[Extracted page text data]
══════

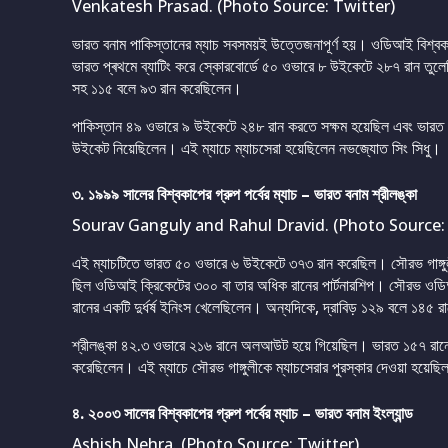
Venkatesh Prasad. (Photo Source: Twitter)
ভারত বনাম পাকিস্তানের ম্যাচ সবসময়ই উত্তেজনাপূর্ণ হয়। ওডিআই বিশ্বক
ভারত প্ৰথমে ব্যাটিং করে স্কোরবোর্ডে ৫০ ওভারে ৮ উইকেটে ২৮৭ রান তুলে
সহ ১১৫ বলে ৯৩ রান করেছিলেন।
পাকিস্তান ৪৯ ওভারে ৯ উইকেটে ২৪৮ রান করতে সক্ষম হয়েছিল এবং ভারত ৩
উইকেট নিয়েছিলেন। এই ম্যাচে ম্যাচসেরা হয়েছিলেন নভজ্যোত সিং সিধু।
৩. ১৯৯৯ সালের বিশ্বকাপের গ্রুপ পর্বের ম্যাচ – ভারত বনাম শ্রীলঙ্কা
Sourav Ganguly and Rahul Dravid. (Photo Source:
এই ম্যাচটিতে ভারত ৫০ ওভারে ৬ উইকেটে ৩৭৩ রান করেছিল। সৌরভ গাঙ্গুলী
ছিল ওডিআই ক্রিকেটের ৩০০ বা তার অধিক রানের পার্টনারশিপ। সৌরভ ওডিআ
রানের একটি দুর্ধর্ষ ইনিংস খেলেছিলেন। অন্যদিকে, দ্রাবিড় ১২৯ বলে ১৪৫
শ্রীলঙ্কা ৪২.৩ ওভারে ২১৬ রানে অলআউট হয়ে গিয়েছিল। ভারত ১৫৭ রানে
করেছিলেন। এই ম্যাচে সৌরভ গাঙ্গুলীকে ম্যাচসেরার পুরস্কার দেওয়া হয়েছ
৪. ২০০৩ সালের বিশ্বকাপের গ্রুপ পর্বের ম্যাচ – ভারত বনাম ইংল্যান্ড
Ashish Nehra. (Photo Source: Twitter)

══════

### YOUR OBJECTIVE
Output the entries above exactly. Drop the pictures.

### WRITTEN REPLY
Venkatesh Prasad. (Photo Source: Twitter)
ভারত বনাম পাকিস্তানের ম্যাচ সবসময়ই উত্তেজনাপূর্ণ হয়। ওডিআই বিশ্বক
ভারত প্ৰথমে ব্যাটিং করে স্কোরবোর্ডে ৫০ ওভারে ৮ উইকেটে ২৮৭ রান তুলে
সহ ১১৫ বলে ৯৩ রান করেছিলেন।
পাকিস্তান ৪৯ ওভারে ৯ উইকেটে ২৪৮ রান করতে সক্ষম হয়েছিল এবং ভারত ৩
উইকেট নিয়েছিলেন। এই ম্যাচে ম্যাচসেরা হয়েছিলেন নভজ্যোত সিং সিধু।
৩. ১৯৯৯ সালের বিশ্বকাপের গ্রুপ পর্বের ম্যাচ – ভারত বনাম শ্রীলঙ্কা
Sourav Ganguly and Rahul Dravid. (Photo Source:
এই ম্যাচটিতে ভারত ৫০ ওভারে ৬ উইকেটে ৩৭৩ রান করেছিল। সৌরভ গাঙ্গুলী
ছিল ওডিআই ক্রিকেটের ৩০০ বা তার অধিক রানের পার্টনারশিপ। সৌরভ ওডিআ
রানের একটি দুর্ধর্ষ ইনিংস খেলেছিলেন। অন্যদিকে, দ্রাবিড় ১২৯ বলে ১৪৫
শ্রীলঙ্কা ৪২.৩ ওভারে ২১৬ রানে অলআউট হয়ে গিয়েছিল। ভারত ১৫৭ রানে
করেছিলেন। এই ম্যাচে সৌরভ গাঙ্গুলীকে ম্যাচসেরার পুরস্কার দেওয়া হয়েছ
৪. ২০০৩ সালের বিশ্বকাপের গ্রুপ পর্বের ম্যাচ – ভারত বনাম ইংল্যান্ড
Ashish Nehra. (Photo Source: Twitter)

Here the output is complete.